Het gebeurde in de tijd dat Albert Heijn/Van der Linden nog gewoon Van der Linden was, en je geen winkelkarretje moest nemen, wilde je niet vast komen te staan in het gangpad. Het was nog in de tijd dat we een praatje maakten bij de (enige) kassa. En dat Co’s winkel nog op een locatie stond waar nauwelijks parkeergelegenheid was.

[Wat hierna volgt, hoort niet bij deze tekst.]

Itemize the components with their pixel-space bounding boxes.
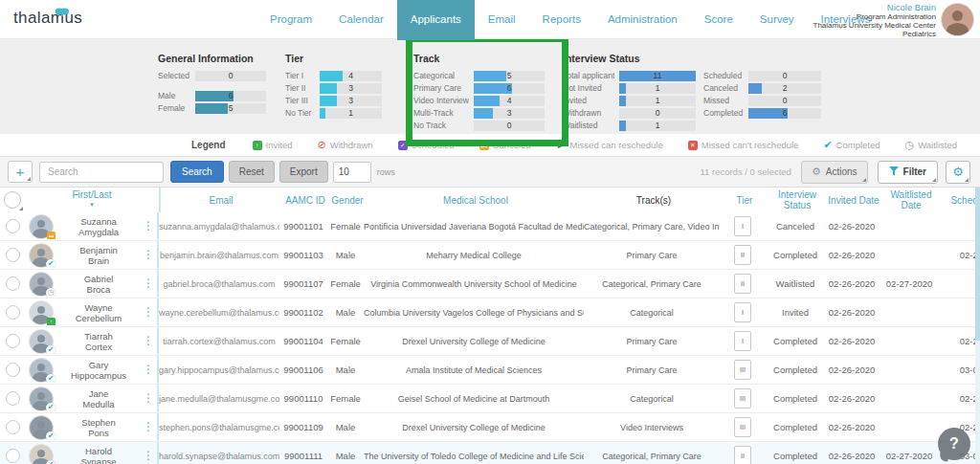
tier-selector[interactable]: II (734, 245, 751, 265)
tier-selector[interactable]: I (734, 216, 751, 236)
cell-medical-school: Pontificia Universidad Javeriana Bogotá … (364, 222, 584, 232)
cell-medical-school: Drexel University College of Medicine (364, 337, 584, 346)
cell-gender: Male (327, 250, 364, 260)
nav-item-5[interactable]: Administration (594, 0, 691, 38)
tier-selector[interactable]: II (734, 274, 751, 294)
stat-row: Invited 1 (563, 95, 696, 106)
tier-selector[interactable]: III (734, 388, 751, 409)
table-row[interactable]: ◷ Gabriel Broca ⋮ gabriel.broca@thalamus… (0, 270, 980, 298)
row-select-checkbox[interactable] (6, 363, 20, 377)
actions-button[interactable]: ⚙ Actions (801, 161, 868, 184)
table-scrollbar[interactable] (975, 188, 980, 464)
add-applicant-button[interactable]: + (8, 161, 33, 183)
row-menu-button[interactable]: ⋮ (140, 327, 159, 355)
row-select-checkbox[interactable] (6, 449, 20, 463)
row-select-checkbox[interactable] (6, 248, 20, 262)
nav-item-3[interactable]: Email (475, 0, 529, 38)
thalamus-logo[interactable]: thalamus (13, 9, 82, 28)
row-menu-button[interactable]: ⋮ (140, 212, 159, 240)
row-menu-button[interactable]: ⋮ (140, 413, 159, 441)
row-menu-button[interactable]: ⋮ (140, 385, 159, 412)
column-header-invited-date[interactable]: Invited Date (827, 195, 880, 206)
avatar-status-badge-icon: ✔ (46, 403, 56, 411)
row-select-checkbox[interactable] (6, 219, 20, 233)
nav-item-7[interactable]: Survey (746, 0, 808, 38)
settings-button[interactable]: ⚙ (946, 161, 970, 184)
column-header-tracks[interactable]: Track(s) (586, 195, 722, 206)
table-row[interactable]: ↑ Wayne Cerebellum ⋮ wayne.cerebellum@th… (0, 298, 980, 327)
tier-selector[interactable]: II (734, 446, 751, 464)
nav-item-4[interactable]: Reports (529, 0, 594, 38)
table-row[interactable]: ✔ Harold Synapse ⋮ harold.synapse@thalam… (0, 442, 980, 464)
nav-item-0[interactable]: Program (256, 0, 325, 38)
column-header-email[interactable]: Email (161, 195, 281, 206)
nav-item-6[interactable]: Score (691, 0, 746, 38)
applicant-avatar[interactable]: ◷ (29, 272, 54, 297)
table-row[interactable]: ✔ Benjamin Brain ⋮ benjamin.brain@thalam… (0, 241, 980, 270)
cell-email: benjamin.brain@thalamus.com (159, 251, 279, 260)
table-row[interactable]: ▬ Suzanna Amygdala ⋮ suzanna.amygdala@th… (0, 212, 980, 241)
tier-selector[interactable]: III (734, 360, 751, 380)
table-row[interactable]: ✔ Gary Hippocampus ⋮ gary.hippocampus@th… (0, 356, 980, 385)
row-select-checkbox[interactable] (6, 276, 20, 291)
cell-scheduled-date: 02-27-2020 (940, 393, 980, 404)
applicant-avatar[interactable]: ✔ (29, 415, 54, 440)
row-select-checkbox[interactable] (6, 305, 20, 320)
applicant-avatar[interactable]: ✔ (29, 444, 54, 464)
column-header-tier[interactable]: Tier (722, 195, 768, 206)
applicant-avatar[interactable]: ✔ (29, 329, 54, 354)
cell-tracks: Primary Care (584, 337, 720, 346)
table-row[interactable]: ✔ Jane Medulla ⋮ jane.medulla@thalamusgm… (0, 385, 980, 413)
row-menu-button[interactable]: ⋮ (140, 241, 159, 269)
tier-selector[interactable]: I (734, 302, 751, 322)
actions-gear-icon: ⚙ (812, 166, 821, 178)
row-menu-button[interactable]: ⋮ (140, 298, 159, 326)
cell-scheduled-date: 02-27-2020 (940, 250, 980, 260)
applicant-avatar[interactable]: ↑ (29, 300, 54, 325)
cell-aamc-id: 99001109 (279, 422, 327, 432)
row-menu-button[interactable]: ⋮ (140, 270, 159, 298)
nav-item-2[interactable]: Applicants (397, 0, 475, 40)
user-avatar[interactable] (941, 3, 974, 36)
table-row[interactable]: ✔ Tiarrah Cortex ⋮ tiarrah.cortex@thalam… (0, 327, 980, 356)
cell-medical-school: Drexel University College of Medicine (364, 423, 584, 432)
help-button[interactable]: ? (938, 428, 970, 460)
cell-waitlisted-date: 02-27-2020 (879, 278, 940, 289)
filter-button[interactable]: Filter (878, 161, 938, 184)
applicant-avatar[interactable]: ▬ (29, 214, 54, 239)
tier-selector[interactable]: III (734, 417, 751, 437)
rows-per-page-input[interactable] (333, 162, 371, 183)
column-header-waitlisted-date[interactable]: Waitlisted Date (880, 189, 942, 210)
table-row[interactable]: ✔ Stephen Pons ⋮ stephen.pons@thalamusgm… (0, 413, 980, 442)
column-header-medical-school[interactable]: Medical School (366, 195, 586, 206)
legend-item-label: Completed (836, 140, 880, 150)
row-menu-button[interactable]: ⋮ (140, 442, 159, 464)
row-select-checkbox[interactable] (6, 391, 20, 406)
stat-bar-track: 0 (748, 71, 821, 81)
export-button[interactable]: Export (279, 161, 328, 183)
row-select-checkbox[interactable] (6, 334, 20, 348)
applicant-avatar[interactable]: ✔ (29, 243, 54, 268)
select-all-checkbox[interactable] (4, 191, 21, 209)
column-header-gender[interactable]: Gender (329, 195, 366, 206)
column-header-first-last[interactable]: First/Last ▼ (25, 188, 161, 212)
legend-item-0: ↑ Invited (253, 140, 293, 150)
cell-interview-status: Completed (766, 451, 825, 461)
row-select-checkbox[interactable] (6, 420, 20, 434)
cell-aamc-id: 99001111 (279, 451, 327, 461)
search-button[interactable]: Search (170, 161, 224, 183)
column-header-aamc-id[interactable]: AAMC ID (281, 195, 329, 206)
stat-label: Total applicants (563, 71, 614, 80)
avatar-status-badge-icon: ✔ (46, 345, 56, 354)
applicant-avatar[interactable]: ✔ (29, 358, 54, 383)
applicant-avatar[interactable]: ✔ (29, 387, 54, 411)
tier-selector[interactable]: I (734, 331, 751, 351)
column-header-scheduled-date[interactable]: Scheduled Date (942, 195, 980, 206)
search-input[interactable] (39, 162, 164, 183)
row-menu-button[interactable]: ⋮ (140, 356, 159, 384)
nav-item-1[interactable]: Calendar (325, 0, 397, 38)
panel-title: Track (413, 38, 545, 64)
user-info[interactable]: Nicole Brain Program Administration Thal… (813, 3, 937, 38)
column-header-interview-status[interactable]: Interview Status (768, 189, 827, 210)
reset-button[interactable]: Reset (229, 161, 275, 183)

Mijn zoon was klein; het lukte hem nog niet om onze boodschappen op de loopband te leggen. Voor ons rekende iemand af. Ik herinner het me, alsof het gisteren was. De jongen had ik nog nooit eerder gezien. Ook mijn zoon bekeek de man nieuwsgierig. Zijn lange benen. De strakke spijkerbroek boven zijn gympen. Zijn slungelige manier van doen. In het oor van de jongeman schitterde een oorring. Zijn haar kroeste, en zijn huid was zo donker als pure chocola.
‘Piet,’ riep mijn zoon enthousiast, en wees met zijn vingertje. De jongen draaide zich om. Hij lachte niet. ‘Piet!’ riep mijn zoon weer. Uitdagend trok hij aan ‘Piets’ jas. Ik begon mij te verontschuldigen, en maande mijn jongste tot stilte. ‘Nee joh, dat is Piet niet. Kijk maar hij heeft geen…’ Ik kraakte mijn hersenen om verschillen te benoemen. ‘… pietenpak.’ Daarna lachte ik naar de man, en hoopte dat hij het voorval grappig vond. Het bleef stil. De vrouw achter de kassa zag er de humor wel van in en schoot in de lach.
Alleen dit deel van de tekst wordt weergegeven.